[Page images and extracted text]
# # # # # # #
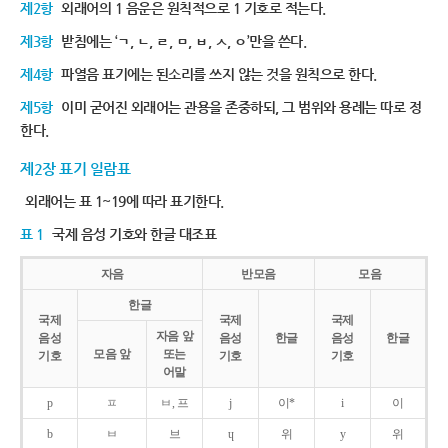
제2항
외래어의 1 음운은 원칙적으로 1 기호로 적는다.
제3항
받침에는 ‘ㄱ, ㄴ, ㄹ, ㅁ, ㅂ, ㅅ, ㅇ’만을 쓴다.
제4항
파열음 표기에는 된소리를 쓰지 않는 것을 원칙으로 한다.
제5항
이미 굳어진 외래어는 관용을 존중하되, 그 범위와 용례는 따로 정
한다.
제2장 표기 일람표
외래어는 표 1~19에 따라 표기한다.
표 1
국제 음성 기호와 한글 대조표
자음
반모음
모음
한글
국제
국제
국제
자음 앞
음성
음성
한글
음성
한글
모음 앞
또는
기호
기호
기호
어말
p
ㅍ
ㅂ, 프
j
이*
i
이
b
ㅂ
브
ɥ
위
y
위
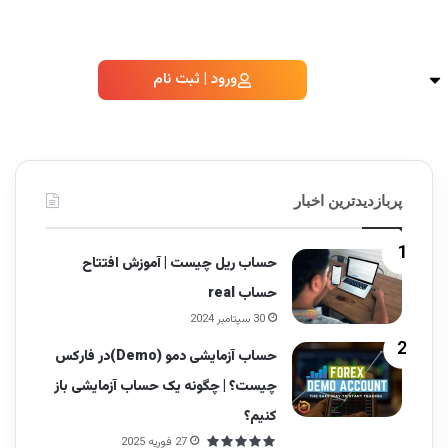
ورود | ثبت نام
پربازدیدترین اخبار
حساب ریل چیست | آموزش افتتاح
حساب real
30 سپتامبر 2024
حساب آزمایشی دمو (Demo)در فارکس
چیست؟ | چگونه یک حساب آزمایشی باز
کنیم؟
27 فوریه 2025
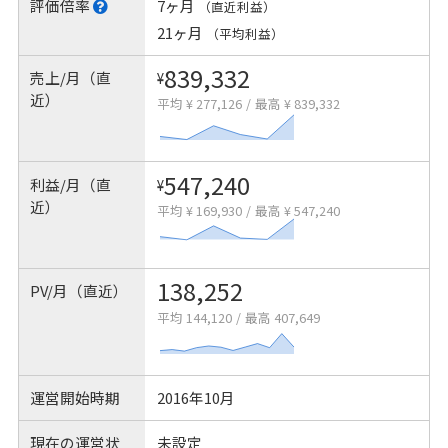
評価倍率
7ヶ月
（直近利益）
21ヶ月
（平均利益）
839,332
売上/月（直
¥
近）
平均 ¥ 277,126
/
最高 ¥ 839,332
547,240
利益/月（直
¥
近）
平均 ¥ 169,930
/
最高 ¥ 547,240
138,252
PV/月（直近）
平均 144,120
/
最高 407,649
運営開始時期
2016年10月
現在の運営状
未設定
# # # # # # #
_Task directions_
Exactly as they appear above, write out all the entries, without pictures.

_Output of the exercise_
제2항
외래어의 1 음운은 원칙적으로 1 기호로 적는다.
제3항
받침에는 ‘ㄱ, ㄴ, ㄹ, ㅁ, ㅂ, ㅅ, ㅇ’만을 쓴다.
제4항
파열음 표기에는 된소리를 쓰지 않는 것을 원칙으로 한다.
제5항
이미 굳어진 외래어는 관용을 존중하되, 그 범위와 용례는 따로 정
한다.
제2장 표기 일람표
외래어는 표 1~19에 따라 표기한다.
표 1
국제 음성 기호와 한글 대조표
자음
반모음
모음
한글
국제
국제
국제
자음 앞
음성
음성
한글
음성
한글
모음 앞
또는
기호
기호
기호
어말
p
ㅍ
ㅂ, 프
j
이*
i
이
b
ㅂ
브
ɥ
위
y
위
ورود | ثبت نام
پربازدیدترین اخبار
حساب ریل چیست | آموزش افتتاح
حساب real
30 سپتامبر 2024
حساب آزمایشی دمو (Demo)در فارکس
چیست؟ | چگونه یک حساب آزمایشی باز
کنیم؟
27 فوریه 2025
評価倍率
7ヶ月
（直近利益）
21ヶ月
（平均利益）
839,332
売上/月（直
¥
近）
平均 ¥ 277,126
/
最高 ¥ 839,332
547,240
利益/月（直
¥
近）
平均 ¥ 169,930
/
最高 ¥ 547,240
138,252
PV/月（直近）
平均 144,120
/
最高 407,649
運営開始時期
2016年10月
現在の運営状
未設定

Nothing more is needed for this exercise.